AVAILABLE DATA>
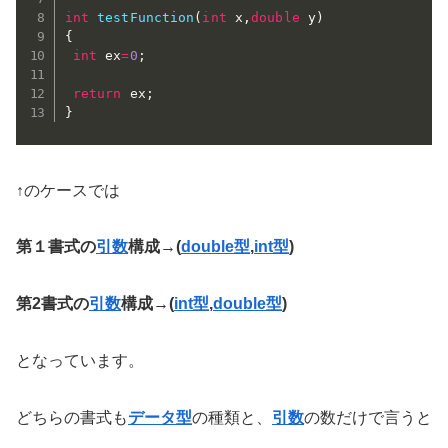
int
testFunction
(
int
 x
,
double
 y
)
{
int
 ex
=
0
;
return
 ex
;
}
↑のケースでは
第１書式の
引数
構成→(
double型
,
int型
)
第2書式の
引数
構成→(
int型
,
double型
)
となっています。
どちらの書式も
データ型
の種類と、
引数
の数だけで言うと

REQUIREMENT>
Restate all the material verbatim; omit every picture.

YOUR RESPONSE>
int
testFunction
(
int
 x
,
double
 y
)
{
int
 ex
=
0
;
return
 ex
;
}
↑のケースでは
第１書式の
引数
構成→(
double型
,
int型
)
第2書式の
引数
構成→(
int型
,
double型
)
となっています。
どちらの書式も
データ型
の種類と、
引数
の数だけで言うと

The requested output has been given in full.